Élections territoriales : PASTEF accuse Diomaye de « carence » et saisit le ministre de l’Intérieur et la CENA

Mercredi 26 Aout 2026

La tension politique monte autour de l’organisation des prochaines élections territoriales. PASTEF–Les Patriotes annonce avoir officiellement saisi le ministre de l’Intérieur et de la Sécurité publique ainsi que la Commission électorale nationale autonome (CENA) pour réclamer le déclenchement du processus électoral. Le parti, qui dit avoir également transmis une ampliation au président Bassirou Diomaye Faye, estime que les délais prévus par la législation électorale doivent impérativement être respectés.
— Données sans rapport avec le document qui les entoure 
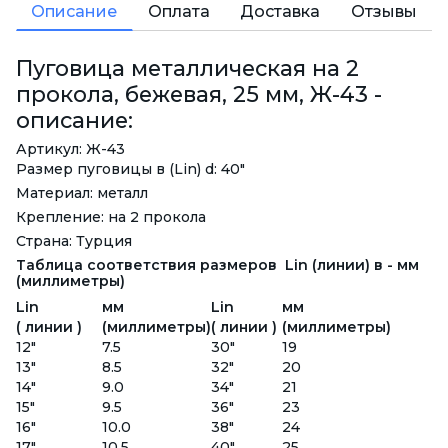
Описание
Оплата
Доставка
Отзывы
Пуговица металлическая на 2
прокола, бежевая, 25 мм, Ж-43 -
описание:
Артикул: Ж-43
Размер пуговицы в (Lin) d: 40"
Материал: металл
Крепление: на 2 прокола
Страна: Турция
Таблица соответствия размеров Lin (линии) в - мм
(миллиметры)
Lin
мм
Lin
мм
( линии )
(миллиметры)
( линии )
(миллиметры)
12"
7.5
30"
19
13"
8.5
32"
20
14"
9.0
34"
21
15"
9.5
36"
23
16"
10.0
38"
24
17"
10.5
40"
25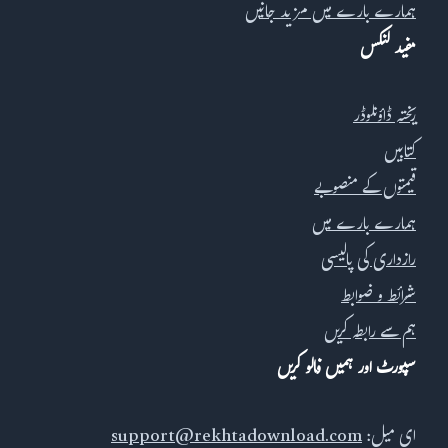
ہمارے بارے میں مزید جانیں
مفید لنکس
ریختہ ڈاؤنلوڈر
کتابیں
قیمتوں کے منصوبے
ہمارے بارے میں
رازداری کی پالیسی
شرائط و ضوابط
ہم سے رابطہ کریں
سپورٹ اور ہمیں فالو کریں
ای میل:
support@rekhtadownload.com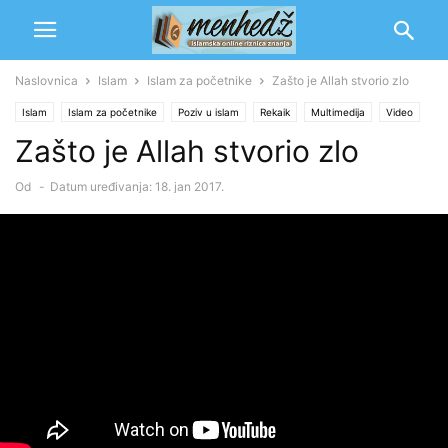
Naslovnica
Islam
Islam za početnike
Zašto je Allah stvorio zlo
Islam
Islam za početnike
Poziv u islam
Rekaik
Multimedija
Video
Zašto je Allah stvorio zlo
Od
-
Datum uređivanja: 18. jan 2017.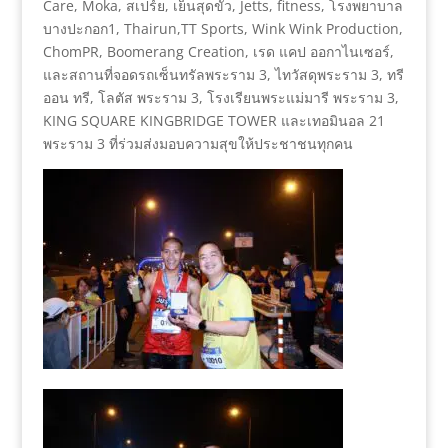
Care, Moka, สเปร์ย, เย็นสุดขั้ว, Jetts, fitness, โรงพยาบาล
บางปะกอก1, Thairun,TT Sports, Wink Wink Production,
ChomPR, Boomerang Creation, เรด แคป ออกาไนเซอร์,
และสถานที่จอดรถเซ็นทรัลพระราม 3, ไทวัสดุพระราม 3, ทรี
ออน ทรี, โลตัส พระราม 3, โรงเรียนพระแม่มารี พระราม 3,
KING SQUARE KINGBRIDGE TOWER และเทอมินอล 21
พระราม 3 ที่ร่วมส่งมอบความสุขให้ประชาชนทุกคน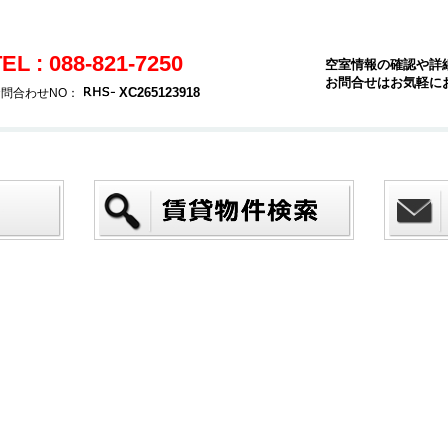
EL : 088-821-7250
空室情報の確認や詳
お問合せはお気軽に
XC265123918
問合わせNO：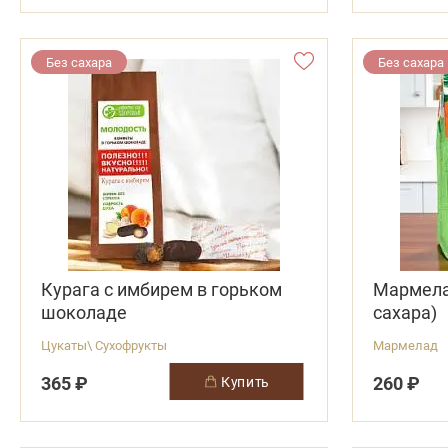
Без сахара
Без сахара
Курага с имбирем в горьком
Мармелад
шоколаде
сахара)
Цукаты\ Сухофрукты
Мармелад
365 ₽
260 ₽
купить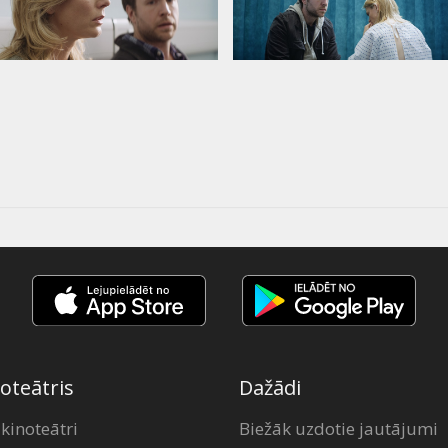
oteātris
Dažādi
 kinoteātri
Biežāk uzdotie jautājumi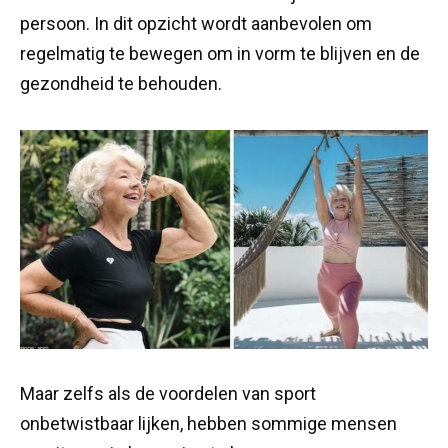
persoon. In dit opzicht wordt aanbevolen om
regelmatig te bewegen om in vorm te blijven en de
gezondheid te behouden.
Maar zelfs als de voordelen van sport
onbetwistbaar lijken, hebben sommige mensen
Dans un communiqué publié ce mercredi 26 août 2026, le Bureau politique national de PASTEF affirme avoir adressé « une demande formelle de déclenchement du processus électoral territorial » au ministre de l’Intérieur et à la CENA. Le parti s’appuie notamment sur la durée du mandat des élus issus des dernières élections locales. « Le droit est sans ambiguïté. Les conseillers départementaux et municipaux ont été élus le 23 janvier 2022 pour un mandat de cinq ans », souligne PASTEF.

Selon le parti, les dispositions du Code électoral imposent que le renouvellement de ces élus intervienne dans les trente jours précédant l’expiration de leur mandat et que le scrutin soit organisé un dimanche. PASTEF en déduit que « la dernière date légalement possible est donc le dimanche 17 janvier 2027 ».

PASTEF pointe directement la « carence » de Diomaye

Le parti constate cependant que plusieurs actes nécessaires à l'organisation du scrutin n'ont toujours pas été pris. « À ce jour, le décret de fixation de la date des élections territoriales, qui déclenche la mise en œuvre des opérations électorales, n’a pas été pris », dénonce le communiqué.

PASTEF relève également que le montant de la caution électorale, qui doit selon lui être déterminé après consultation des parties prenantes au plus tard 150 jours avant le scrutin, n’a pas encore été publié. « Ce délai légal est désormais dépassé, et chaque jour d’inaction supplémentaire aggrave la violation des dispositions légales susvisées », accuse le parti.

Mais la charge politique la plus forte vise directement le président de la République. PASTEF évoque explicitement une « carence » du chef de l’État et met en garde contre ce qu’il considère comme un risque de report de fait du scrutin. « PASTEF–Les Patriotes considère que la carence du Président de la République ne saurait créer les conditions d’un report de fait des élections territoriales », affirme le Bureau politique national.

Le parti ajoute que l’organisation des élections dans les délais légaux « ne relève ni d’une faculté politique ni d’une appréciation discrétionnaire ». Et de prévenir : « Le calendrier électoral s’impose à tous, y compris au Président de la République. »

PASTEF menace d'utiliser les voies juridictionnelles

Dans son communiqué, PASTEF insiste également sur son attachement à « l’État de droit », aux « principes démocratiques » et au respect du calendrier électoral.

« Pour PASTEF, la démocratie se défend en toutes circonstances, par le respect de la loi, des institutions et de la souveraineté populaire », affirme le parti.

La formation politique prévient enfin qu’elle est prête à aller plus loin si le processus électoral n’est pas engagé conformément au calendrier qu’elle défend.

« PASTEF–Les Patriotes, fidèle à ses principes, utilisera toutes les voies républicaines et juridictionnelles pour que le droit soit respecté et que le peuple puisse librement exercer sa souveraineté », conclut le communiqué.